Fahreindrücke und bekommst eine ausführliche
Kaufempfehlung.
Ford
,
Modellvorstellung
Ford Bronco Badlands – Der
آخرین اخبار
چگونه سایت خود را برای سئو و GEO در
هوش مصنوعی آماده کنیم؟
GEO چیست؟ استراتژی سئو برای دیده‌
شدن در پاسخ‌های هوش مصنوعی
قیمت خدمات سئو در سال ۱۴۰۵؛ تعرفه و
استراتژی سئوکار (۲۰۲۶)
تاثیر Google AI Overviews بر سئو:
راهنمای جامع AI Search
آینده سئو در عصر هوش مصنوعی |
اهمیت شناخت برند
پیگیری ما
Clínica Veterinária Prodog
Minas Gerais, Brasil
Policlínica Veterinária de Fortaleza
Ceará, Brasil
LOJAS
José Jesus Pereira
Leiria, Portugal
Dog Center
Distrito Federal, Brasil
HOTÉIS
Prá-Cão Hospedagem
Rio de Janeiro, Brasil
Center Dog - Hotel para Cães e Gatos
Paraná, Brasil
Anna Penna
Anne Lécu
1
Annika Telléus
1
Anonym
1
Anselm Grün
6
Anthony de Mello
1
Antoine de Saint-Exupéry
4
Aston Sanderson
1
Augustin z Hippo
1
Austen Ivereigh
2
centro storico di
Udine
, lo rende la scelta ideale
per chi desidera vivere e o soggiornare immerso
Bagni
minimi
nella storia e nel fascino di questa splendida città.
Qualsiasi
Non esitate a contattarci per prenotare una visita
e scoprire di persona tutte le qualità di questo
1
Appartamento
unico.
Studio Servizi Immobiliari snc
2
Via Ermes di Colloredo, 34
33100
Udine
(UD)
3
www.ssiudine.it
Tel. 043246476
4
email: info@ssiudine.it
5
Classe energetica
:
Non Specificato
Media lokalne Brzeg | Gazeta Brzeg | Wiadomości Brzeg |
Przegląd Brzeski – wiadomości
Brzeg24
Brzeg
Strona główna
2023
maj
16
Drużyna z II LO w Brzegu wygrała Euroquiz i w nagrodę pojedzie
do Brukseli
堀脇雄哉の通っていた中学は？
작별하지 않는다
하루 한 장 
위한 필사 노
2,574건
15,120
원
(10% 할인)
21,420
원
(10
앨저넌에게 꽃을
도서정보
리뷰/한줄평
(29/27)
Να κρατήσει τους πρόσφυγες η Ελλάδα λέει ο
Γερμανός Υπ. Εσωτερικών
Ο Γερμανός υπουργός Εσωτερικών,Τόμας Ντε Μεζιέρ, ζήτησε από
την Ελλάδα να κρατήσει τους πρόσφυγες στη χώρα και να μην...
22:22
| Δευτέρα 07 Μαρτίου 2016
☆ ☆ ☆ ☆ ☆ ☆ ☆
PROBLEM TO WORK ON - Please copy out the data above exactly.

RESPONSE AREA -
Fahreindrücke und bekommst eine ausführliche
Kaufempfehlung.
Ford
,
Modellvorstellung
Ford Bronco Badlands – Der
آخرین اخبار
چگونه سایت خود را برای سئو و GEO در
هوش مصنوعی آماده کنیم؟
GEO چیست؟ استراتژی سئو برای دیده‌
شدن در پاسخ‌های هوش مصنوعی
قیمت خدمات سئو در سال ۱۴۰۵؛ تعرفه و
استراتژی سئوکار (۲۰۲۶)
تاثیر Google AI Overviews بر سئو:
راهنمای جامع AI Search
آینده سئو در عصر هوش مصنوعی |
اهمیت شناخت برند
پیگیری ما
Clínica Veterinária Prodog
Minas Gerais, Brasil
Policlínica Veterinária de Fortaleza
Ceará, Brasil
LOJAS
José Jesus Pereira
Leiria, Portugal
Dog Center
Distrito Federal, Brasil
HOTÉIS
Prá-Cão Hospedagem
Rio de Janeiro, Brasil
Center Dog - Hotel para Cães e Gatos
Paraná, Brasil
Anna Penna
Anne Lécu
1
Annika Telléus
1
Anonym
1
Anselm Grün
6
Anthony de Mello
1
Antoine de Saint-Exupéry
4
Aston Sanderson
1
Augustin z Hippo
1
Austen Ivereigh
2
centro storico di
Udine
, lo rende la scelta ideale
per chi desidera vivere e o soggiornare immerso
Bagni
minimi
nella storia e nel fascino di questa splendida città.
Qualsiasi
Non esitate a contattarci per prenotare una visita
e scoprire di persona tutte le qualità di questo
1
Appartamento
unico.
Studio Servizi Immobiliari snc
2
Via Ermes di Colloredo, 34
33100
Udine
(UD)
3
www.ssiudine.it
Tel. 043246476
4
email: info@ssiudine.it
5
Classe energetica
:
Non Specificato
Media lokalne Brzeg | Gazeta Brzeg | Wiadomości Brzeg |
Przegląd Brzeski – wiadomości
Brzeg24
Brzeg
Strona główna
2023
maj
16
Drużyna z II LO w Brzegu wygrała Euroquiz i w nagrodę pojedzie
do Brukseli
堀脇雄哉の通っていた中学は？
작별하지 않는다
하루 한 장 
위한 필사 노
2,574건
15,120
원
(10% 할인)
21,420
원
(10
앨저넌에게 꽃을
도서정보
리뷰/한줄평
(29/27)
Να κρατήσει τους πρόσφυγες η Ελλάδα λέει ο
Γερμανός Υπ. Εσωτερικών
Ο Γερμανός υπουργός Εσωτερικών,Τόμας Ντε Μεζιέρ, ζήτησε από
την Ελλάδα να κρατήσει τους πρόσφυγες στη χώρα και να μην...
22:22
| Δευτέρα 07 Μαρτίου 2016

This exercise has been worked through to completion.